__To do__
Copy out only the span from the line with "Công ty TNHH MTV SX" to the end of the data, both ends kept, word for word.

(Collected data)

===

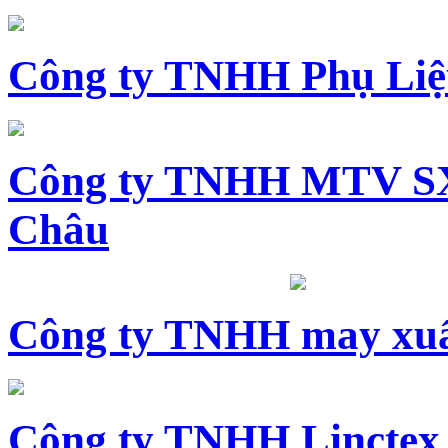
Công ty TNHH Phụ Li
Công ty TNHH MTV SX
Châu
Công ty TNHH may xuấ
Công ty TNHH Linctex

===

__Answer box__
Công ty TNHH MTV SX
Châu
Công ty TNHH may xuấ
Công ty TNHH Linctex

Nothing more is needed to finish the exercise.